Eu me recordo da primeira vez que ouvi a palavra “retórica”. Eu tinha por volta de quinze anos e estava lendo Dom Casmurro. Em um certo momento do livro, Bentinho vai descrever os “olhos de ressaca” de Capitu (aliás, a expressão evocava-me então olhos inchados e olheiras profundas de quem passou a noite tomando um porre) e faz então a célebre súplica: «Retórica dos namorados! Dai-me uma compreensão exata do que foram para mim aqueles olhos de Capitu!». A despeito das aspas, cito de memória: não fui procurar no livro a citação literal.
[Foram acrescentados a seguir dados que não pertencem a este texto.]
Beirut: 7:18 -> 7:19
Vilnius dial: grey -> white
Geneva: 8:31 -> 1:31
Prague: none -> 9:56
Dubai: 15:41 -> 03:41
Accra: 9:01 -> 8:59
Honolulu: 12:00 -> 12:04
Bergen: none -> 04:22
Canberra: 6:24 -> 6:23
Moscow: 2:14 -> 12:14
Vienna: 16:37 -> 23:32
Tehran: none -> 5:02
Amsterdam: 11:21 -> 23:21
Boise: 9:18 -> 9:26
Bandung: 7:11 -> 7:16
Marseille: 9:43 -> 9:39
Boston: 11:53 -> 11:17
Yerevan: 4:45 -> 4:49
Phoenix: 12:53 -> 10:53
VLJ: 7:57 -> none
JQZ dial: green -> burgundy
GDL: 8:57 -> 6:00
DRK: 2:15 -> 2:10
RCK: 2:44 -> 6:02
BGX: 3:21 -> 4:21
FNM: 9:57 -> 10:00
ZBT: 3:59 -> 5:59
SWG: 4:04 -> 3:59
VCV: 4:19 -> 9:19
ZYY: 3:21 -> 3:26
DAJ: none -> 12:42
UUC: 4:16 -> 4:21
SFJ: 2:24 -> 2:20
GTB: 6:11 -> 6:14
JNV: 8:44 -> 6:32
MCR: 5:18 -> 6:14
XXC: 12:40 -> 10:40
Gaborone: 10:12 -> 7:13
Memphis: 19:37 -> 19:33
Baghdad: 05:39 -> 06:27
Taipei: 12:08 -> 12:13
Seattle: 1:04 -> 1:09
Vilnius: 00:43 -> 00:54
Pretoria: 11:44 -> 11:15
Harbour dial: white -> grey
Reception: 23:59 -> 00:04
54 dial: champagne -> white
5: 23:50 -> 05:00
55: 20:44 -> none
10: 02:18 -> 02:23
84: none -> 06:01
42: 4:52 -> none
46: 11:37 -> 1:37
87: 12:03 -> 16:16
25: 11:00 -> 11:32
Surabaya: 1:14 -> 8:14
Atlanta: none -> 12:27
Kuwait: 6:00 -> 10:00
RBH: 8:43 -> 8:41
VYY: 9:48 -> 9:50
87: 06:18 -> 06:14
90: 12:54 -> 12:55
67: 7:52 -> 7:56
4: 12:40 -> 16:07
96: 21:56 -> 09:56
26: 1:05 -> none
Mas o vocativo inicial é exatamente este, tenho certeza. E eu não fazia a menor idéia do que era retórica…
Fiz a digressão porque me lembrei hoje da passagem machadiana, na qual fica evidente a reconhecida incapacidade do protagonista de descrever a contento os olhos da mulher amada – razão pela qual ele pede auxílio à “Retórica dos Namorados”, assim mesmo, personificada. E me lembrei da passagem porque li a mais recente coluna d’O Domingo [esta, que vai ao lado] e me senti um pouco como Bentinho: ele, incapaz de descrever os olhos de Capitu e, eu, incapaz de expressar o propósito do artigo do pe. Libanio no semanário católico. E senti um ímpeto de gritar: “Retórica dos excomungados! Dai-me uma compreensão do que foram aquelas palavras do pe. Libanio!”. Porque, se é talvez necessário enamorar-se para entender o fascínio que provocam os olhos de ressaca de Capitu, talvez seja também necessário colocar-se sob a ótica de quem não tem Fé para que façam algum sentido as palavras do jesuíta na coluna de ontem d’O Domingo.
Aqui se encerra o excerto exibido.